If the universe had commissioned Walt Disney to create Italy, what he would have crafted, in my opinion, would have looked like today’s Verona. Verona is that exquisite, and magical.
Apparently I’m not the only one who feels this way. The entire city of Verona has been named one of UNESCO’s World Heritage sites. Often, a UNESCO site is something more specific, such as the church in Milan which houses Leonardo da Vinci’s The Last Supper, or the ancient dwellings known as trulli in Puglia’s Alberobello. Many Italian cities, such as Florence, Siena and Naples, do find themselves on the heritage list, but it is specifically for their historic city centers (i centri storici). In Verona, the UNESCO powers that be found the city’s urban structure and architecture so captivating, that they honored the entire city with World Heritage status.
Falling in love with Verona is easy, possibly unavoidable. You only have to do one simple thing: go there.
A Quick Introduction and Brief History
Verona sits along the Adige river in the northeastern section of Italy, in a region known as the Veneto. A city of 265,000 people, Verona is easily accessible by train from many of Italy’s popular cities, including Milan, Florence and Venice.
Records show that Verona existed as a settlement as early at 550 BC, and became a Roman colony in the first century BC. After being conquered several times (including by Charlemagne) Verona came to be ruled by the Scaligeri family in the 1200s. The city experienced a couple of centuries of peace and prosperity, and hosted some heavy hitters of Italian history (Petrarch, Giotto and Dante), but eventually fell under Venetian rule in the 15th century. That changed in 1797 when Napoleon came through town, and Verona was ultimately turned over to Austria. In the 1860s, Verona came under Italian rule once again when all of Italy was unified.
Things to Do in Verona
Romeo & Juliet Destinations
As the setting for three Shakespeare plays, (Romeo and Juliet, The Two Gentlemen of Verona, The Taming of the Shrew), certainly the most notorious attraction for visitors is La Casa di Giulietta (Juliet’s house). It’s easy to find — just follow the crowd winding through the picture perfect marble streets. We made an obligatory visit there, fighting the tangle of tourists to glimpse Juliet’s balcony and bronze statue with the breast polished to gleaming. Legend has it that touching the breast of Juliet’s statue brings good fortune in love.

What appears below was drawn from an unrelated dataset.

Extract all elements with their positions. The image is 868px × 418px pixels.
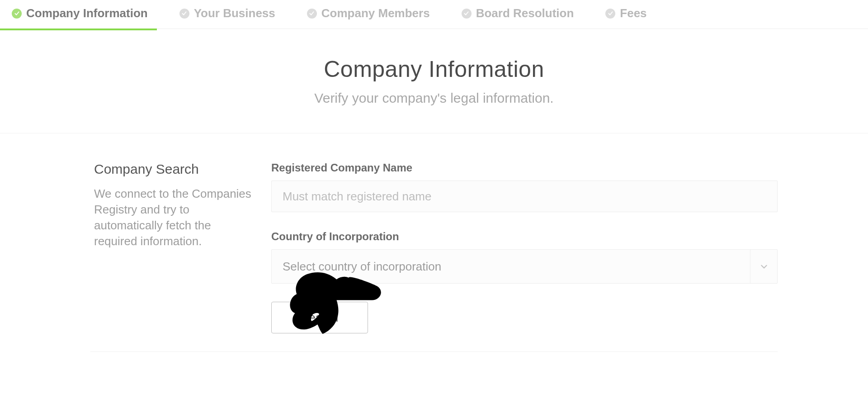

Other Shakespeare related sites: Casa di Romeo, Juliet’s Tomb and Frescos Museum, and the Museum of Love Letters.
Piazza Brà and the Roman Arena
Walking from the train station into the history center (centro storico) really felt like walking down Disneyland’s Main Street. You couldn’t miss this amazing piazza with its imposing Roman ruins even if you tried! The Roman arena is still in use today as a venue for opera performances.
For more Roman remnants, there is a Roman theater across town.
Piazza delle Erbe
This literally translates as the “Square of the Herbs”, which may explain, in an indirect way, the many street vendors which filled this square. This part of town was vibrant and full of energy, and we loved wandering the stalls (bancarelle) with their offerings of irresistible Italian trinkets.
It wouldn’t be a thorough visit to an Italian city without admiring una chiesa o un duomo (a church or cathedral), and Verona has a few to offer. There is the main cathedral, pictured below. Other churches include San Zeno Maggiore, Santa Anastasia, San Fermo.
All Things Castello
In what appears to be the center of the historic town, situated along the Adige is the old castle and bridge, an impressively preserved fortification. We loved wandering through here, exploring the Ponte Scaligero and Museo di Castelvecchio. The views from the bridge were incredible.
Verona for Kids
Departing from Piazza Brà is a little train on wheels which circles through the town. Although we decided to meander Verona using our own steam power, this seems like a fun way to get an overview, especially with little ones.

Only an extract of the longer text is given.